Teens and Prescription Drugs
When taken as directed, prescription drugs can prevent and cure diseases. When used without a prescription or in ways other than how they are supposed to be used, they can cause serious physical and mental health problems.
A growing number of American teens are using prescription drugs to get high. Many researchers think that prescription drug abuse is common. According to the Substance Abuse and Mental Health Services Administration, new substance abusers ages 12 and older use prescription drugs more than any other illegal substance.
Some teens fake symptoms to get a prescription or take someone else’s pills. Some mix medication with alcohol. Some take more than the recommended dose of their own medication. Any of these examples of misuse can cause serious, even deadly results. These include overdose, addiction, seizures, stroke, and cardiac arrest.
Many young people abuse prescription drugs because they believe they are safer than street drugs and legal. They are wrong. These drugs can be just as dangerous if not taken correctly.
A risky activity among some teens is known as “pharming.” Teens trade and mix medications, then take a mix of pills. This is often done along with alcohol or cough medicine to get high. Some teens take several pills at a time. Others swallow them by the handful, often not knowing which medications they are combining.
Prescription drugs are free and easy to find in parents’ medicine cabinets. Teens can also get them from school friends who have prescriptions for them or who have stolen them from relatives.
Another source where teens can get prescription drugs is on the Internet through illegal websites that do not ask for a prescription or a medical exam. Other websites provide information about how to get high using certain prescription drugs by themselves or in combinations.

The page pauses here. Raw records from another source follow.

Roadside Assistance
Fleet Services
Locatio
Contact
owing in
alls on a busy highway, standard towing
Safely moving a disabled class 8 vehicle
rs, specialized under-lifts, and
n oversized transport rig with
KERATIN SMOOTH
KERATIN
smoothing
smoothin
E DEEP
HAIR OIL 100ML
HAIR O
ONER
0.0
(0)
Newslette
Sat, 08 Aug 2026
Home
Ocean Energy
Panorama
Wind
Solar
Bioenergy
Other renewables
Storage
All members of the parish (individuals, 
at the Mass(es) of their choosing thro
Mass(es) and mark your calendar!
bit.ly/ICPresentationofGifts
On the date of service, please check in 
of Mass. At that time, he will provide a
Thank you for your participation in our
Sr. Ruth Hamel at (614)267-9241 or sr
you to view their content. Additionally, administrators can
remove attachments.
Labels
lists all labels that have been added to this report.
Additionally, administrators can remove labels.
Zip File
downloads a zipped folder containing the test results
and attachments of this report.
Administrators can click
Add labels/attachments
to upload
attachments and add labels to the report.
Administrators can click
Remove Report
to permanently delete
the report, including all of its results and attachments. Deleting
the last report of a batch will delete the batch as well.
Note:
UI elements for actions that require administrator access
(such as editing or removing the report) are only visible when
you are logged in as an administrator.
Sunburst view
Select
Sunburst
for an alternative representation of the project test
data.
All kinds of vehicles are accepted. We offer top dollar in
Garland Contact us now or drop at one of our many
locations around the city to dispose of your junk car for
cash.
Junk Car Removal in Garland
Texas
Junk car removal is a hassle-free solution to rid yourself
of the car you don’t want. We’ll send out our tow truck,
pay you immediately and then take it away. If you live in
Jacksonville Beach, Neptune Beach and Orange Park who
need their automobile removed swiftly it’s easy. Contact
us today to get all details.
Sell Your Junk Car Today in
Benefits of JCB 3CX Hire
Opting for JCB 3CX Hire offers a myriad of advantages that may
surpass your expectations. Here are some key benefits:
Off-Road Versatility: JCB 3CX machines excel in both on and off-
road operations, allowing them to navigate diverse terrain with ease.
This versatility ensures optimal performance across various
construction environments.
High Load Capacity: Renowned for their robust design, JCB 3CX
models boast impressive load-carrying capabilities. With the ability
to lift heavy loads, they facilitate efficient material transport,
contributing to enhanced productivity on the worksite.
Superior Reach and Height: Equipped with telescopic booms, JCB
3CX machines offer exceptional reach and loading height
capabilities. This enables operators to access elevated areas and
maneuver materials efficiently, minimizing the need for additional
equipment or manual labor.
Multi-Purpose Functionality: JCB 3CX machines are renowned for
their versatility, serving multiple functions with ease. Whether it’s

Many teens are unaware that getting prescription drugs online or on the street without a prescription is illegal and can lead to arrest.
Reasons for use
Teens abuse prescription drugs for many reasons, including boredom, a desire to escape their problems, or simply to get high.
What parents can do
Talking with teens about healthy ways to cope with their challenges can help them deal with stress or unhappiness in positive ways.
If you believe your child could be using prescription medications for nonmedical reasons, speak with your child's health care provider or a mental health professional. Prescription abuse, especially if it involves addictive drugs, is hard for people to beat on their own. Most abusers need the help of a substance abuse counselor.